Masih terkait seputar permasalahan bom bunuh diri di Gereja Katedral Makassar, Wakil Presiden Ma'ruf Amin mendorong Majelis Ulama Indonesia (MUI) menerapkan pola pikir moderat (wasathy) dalam menjalankan tugas sehari-hari. Namun dalam penerapannya diharapkan agar tidak ada paham radikalisme yang muncul.
Hal tersebut disampaikan Ma'ruf dalam Rapat Pimpinan Dewan Pertimbangan MUI di Istana Wakil Presiden, Jakarta Pusat, Senin (29/3). Katanya, MUI harus dapat mengawal agar tidak berkembangnya paham radikalisme melalui penerapan pola pikir wasathy yang tertera dalam kaidah-kaidah MUI, sehingga ke depan MUI dapat membantu pemerintah untuk melindungi negara, agama, dan umat.
Aksi teror bom tentu terkait dengan radikalisme, sehingga Wapres pantas meminta MUI ikut berperan menangkalnya. Karena ada pemahaman yang salah di dalam pemikiran masyarakat atau umat tentang keyakinan dan tujuan hidupnya.
Banyak masyarakat yang pengetahuan agamanya lemah dan berpotensi dipengaruhi kelompok yang berambisi merubah keadaan dengan cepat dan sesuai keinginan pribadi tanpa memikirkan dampak negatif yang ditimbulkannya, antara lain perpecahan.
Untuk itu harus diupayakan modernisasi dalam beragama, sehingga terbentuk iklim keagamaan yang toleran, moderat, damai dan inklusif. Sehingga mereka akan memahami keberagaman yang memang diciptakan Tuhan.
Peran MUI dan ormas keagamaan lainnya sangat dibutuhkan untuk mendorong masyarakat dan pemerintah menyelesaikan masalah radikalisme ini. Karena ada saja pihak yang menghambat upaya-upaya itu, termasuk para tokoh agama. Misalnya soal pemberlakuan sertifikasi atau kompetensi terhadap penceramah, hingga saat ini belum berjalan semestinya, karena masih ada pro-kontra di masyarakat.
Padahal dengan adanya sertifikasi, penceramah bisa dikontrol dalam memberikan bimbingan yang benar. Sehingga paham-paham yang berbau radikal tidak mudah menyusup ke pemikiran masyarakat.
Terpidana teroris Bom Bali Ali Imron pernah secara eksklusif diwawancarai sebuah media ternama mengatakan, ruang masyarakat kita untuk menjadikannya seorang radikal dan teroris sangat terbuka lebar. Hal ini dikarenakan seperti ada pembiaran kepada penceramah atau siapapun menyampaikan hal-hal berbau radikal kepada umatnya. Padahal, katanya, hal itu tidak bisa dibiarkan dan harus ada hukum yang tegas melarangnya.

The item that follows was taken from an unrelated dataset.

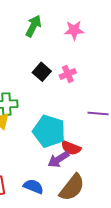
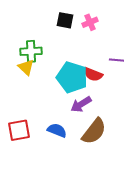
black square: (42, 72) -> (65, 20), turned -30
red semicircle: (71, 148) -> (93, 74), moved

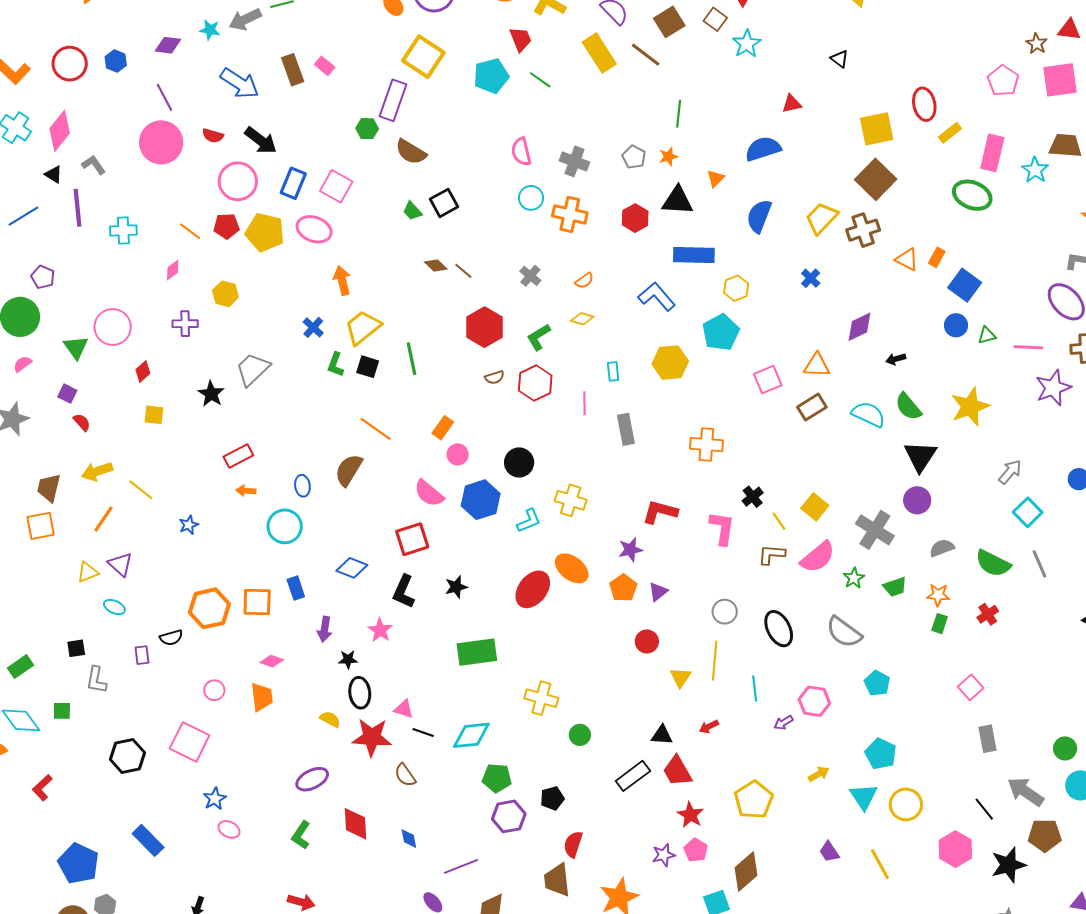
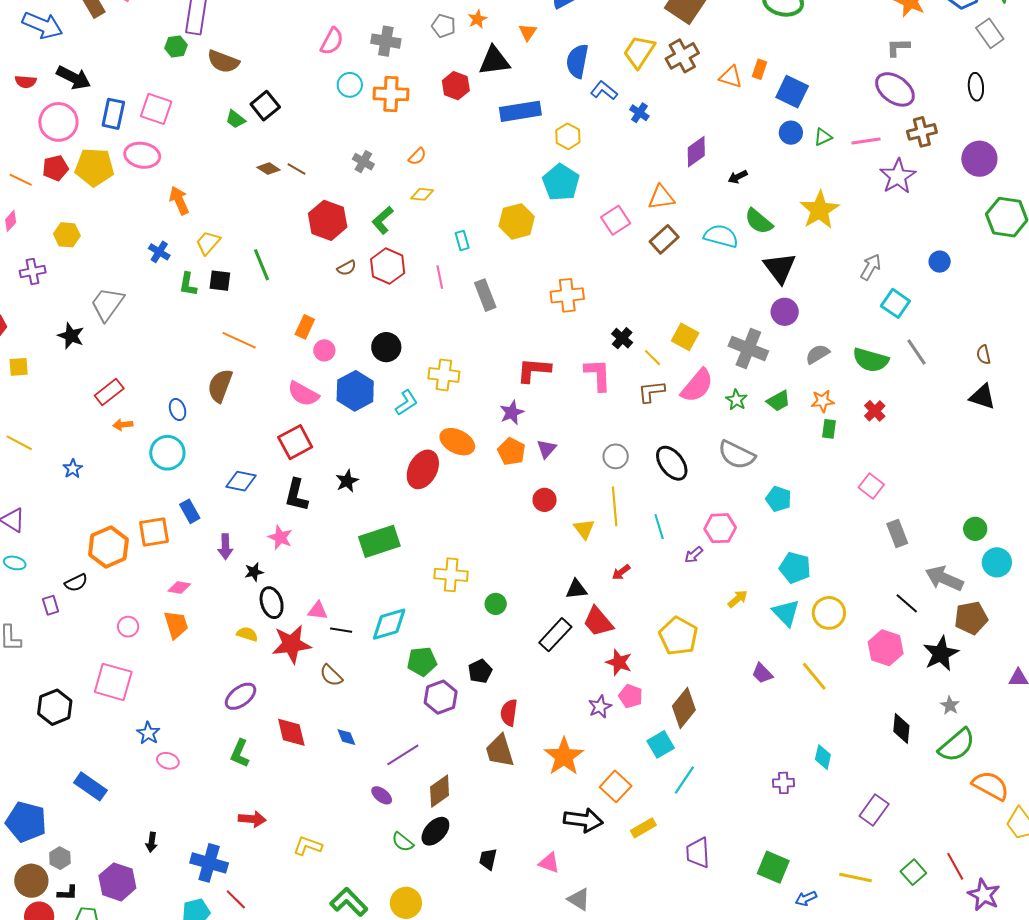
pink semicircle: (521, 152) -> (332, 41), turned -128
blue L-shape: (657, 297) -> (604, 91), moved, size x0.7
yellow trapezoid: (363, 327) -> (208, 243), size x0.7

Seperti diketahui, radikalisme adalah upaya sistematis yang dilakukan individu atau kelompok untuk melakukan perubahan dengan cara cepat melalui kekerasan. Banyak penyebab orang atau kelompok berani melakukan tindakan radikal. Selain adanya pembiaran seperti kata Ali Imron tadi, perubahan-perubahan yang terjadi di masyarakat, termasuk dalam dinamika umat beragama, sangat dipengaruhi teknologi informasi khususnya media sosial. Masyarakat dunia kini telah terintegrasi secara global. Sehingga pengaruh di belahan bumi lain sangat cepat masuk ke bumi pertiwi, termasuk berbagai isu menyangkut radikalisme.
Untuk itu perlu dilakukan upaya yang sistematis, masif, dan terstruktur menghadapi bahaya radikalisme. Tidak bisa hanya melakukan kegiatan-kegiatan yang sporadis, apalagi hanya di saat hebohnya kasus terorisme. Harus ada upaya fundamental untuk bisa mencegah penetrasi radikalisme di dalam masyarakat saat ini.

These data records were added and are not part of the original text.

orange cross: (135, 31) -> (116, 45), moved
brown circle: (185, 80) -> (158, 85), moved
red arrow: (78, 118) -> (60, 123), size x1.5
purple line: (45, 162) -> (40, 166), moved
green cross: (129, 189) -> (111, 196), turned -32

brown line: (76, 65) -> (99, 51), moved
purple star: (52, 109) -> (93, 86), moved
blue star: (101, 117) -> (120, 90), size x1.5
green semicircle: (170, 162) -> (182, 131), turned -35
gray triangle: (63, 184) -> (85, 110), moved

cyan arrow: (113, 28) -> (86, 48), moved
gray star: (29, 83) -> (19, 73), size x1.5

Kemudian juga harus ada upaya untuk terus mengkampanyekan dan mempromosikan kontra-narasi terhadap gejala radikalisme. Salah satunya dengan memproduksi kajian-kajian yang moderat dan inklusif. Upaya ini harus dijalankan di semua perguruan tinggi secara berkelanjutan, berlangsung dalam jangka panjang dan harus menyentuh seluruh civitas akademika.

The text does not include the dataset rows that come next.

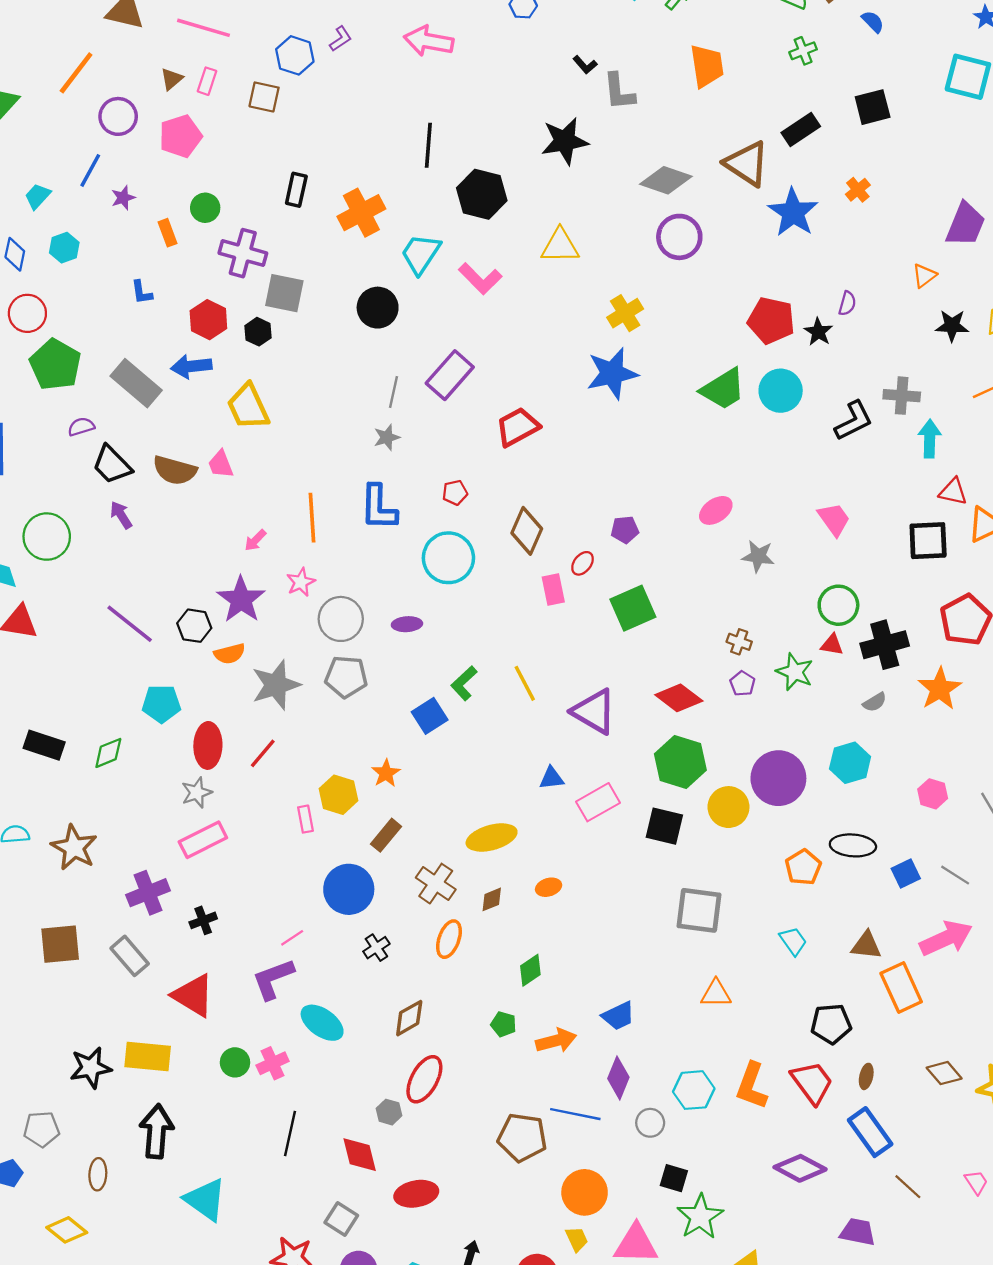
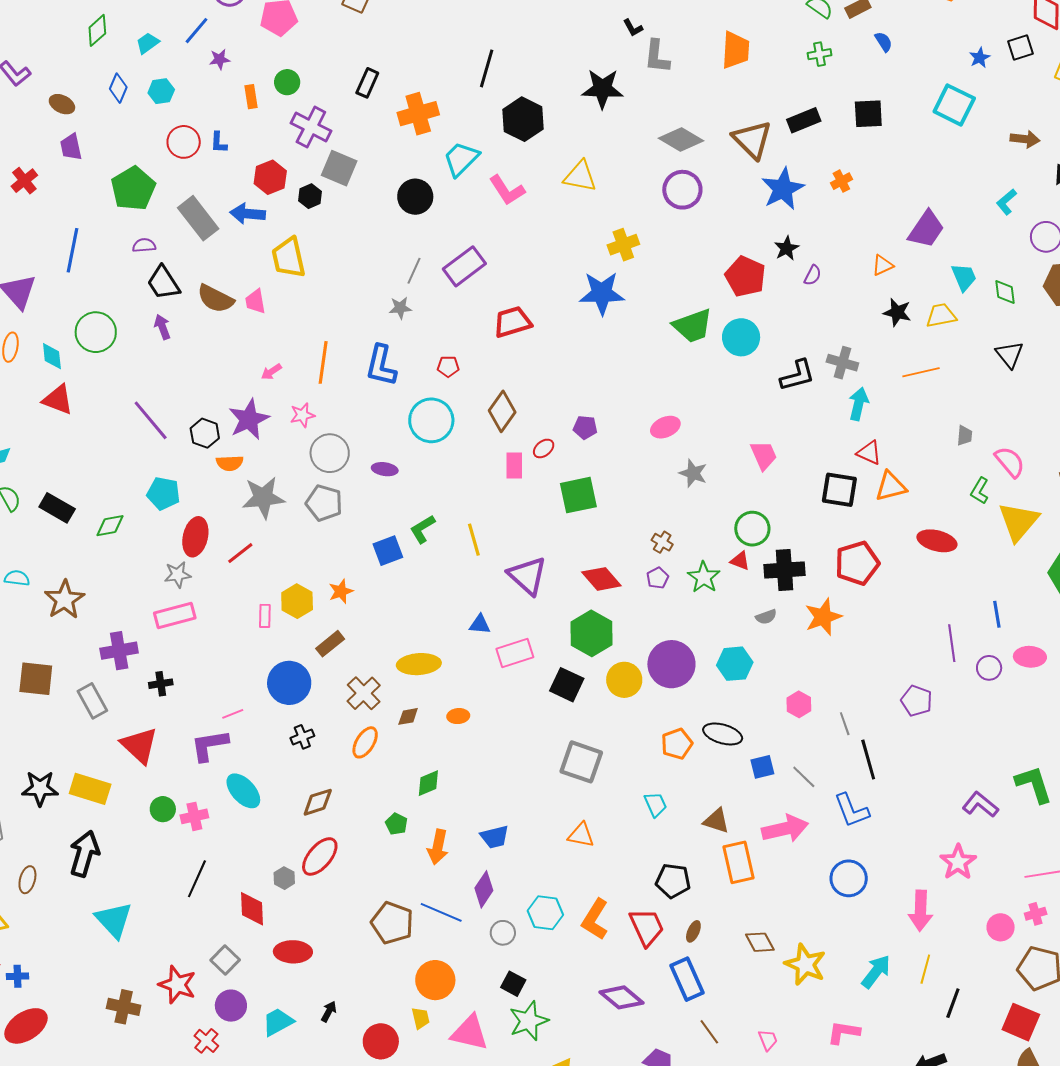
red circle: (27, 313) -> (184, 142), moved
black star: (818, 332) -> (787, 248), moved
orange arrow: (556, 1041) -> (438, 847), turned 104

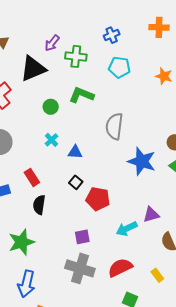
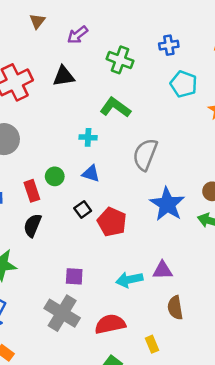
purple arrow: (52, 43) -> (78, 35), moved
cyan pentagon: (119, 67) -> (184, 84), moved
black triangle: (33, 69) -> (64, 76), moved, size x0.7
green circle: (51, 107) -> (55, 176), moved
cyan cross: (52, 140) -> (88, 137), moved, turned 32
red pentagon: (98, 199) -> (112, 222), moved

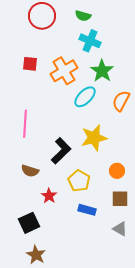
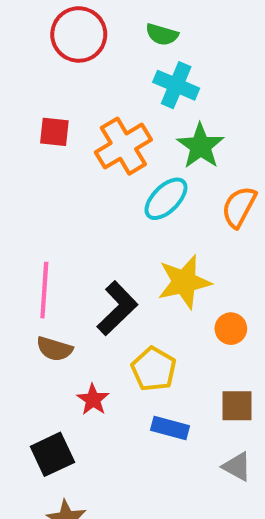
pink line: (25, 124) -> (44, 290), moved
orange circle: (117, 171) -> (231, 329), moved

Misalnya momentum penerimaan mahasiswa baru harus disikapi dengan kampanye-kampanye moderasi keagamaan. Ide-ide menghormati keberagamaan yang berbeda, menghormati jalan pikiran yang berbeda, dan menghargai perbedaan pendapat harus berkembang sebagai semangat bersama.
Pembenahan pengajaran agama di sekolah-sekolah dasar dan menengah juga harus segera dilakukan, dengan pengadaan buku yang memuat program-program moderasi beragama yang kontra-radikalisme. Misalnya program mengajarkan tentang nasionalisme dan cinta tanah air. Pendidikan-pendidikan seperti ini yang diyakini mampu menghalau radikalisme di lembaga-lembaga pendidikan. Pengajaran beragama yang inklusif harus mampu menghadirkan konteks berbangsa dan bernegara di Indonesia sebagai hal yang mempersatukan berbagai latar yang berbeda.
Program moderasi harus berkontestasi dengan berbagai pihak yang selama ini bersaing di ruang publik. Jika upaya ini tidak dilakukan, bisa saja kontestasi dimenangkan oleh pihak-pihak yang hanya menggunakan simbol-simbol keagamaan untuk kepentingan sesaat. Kelompok-kelompok ini tidak mempunyai pemahaman yang dalam tetapi menguasai dan mendominasi dengan berbagai alat kelengkapannya.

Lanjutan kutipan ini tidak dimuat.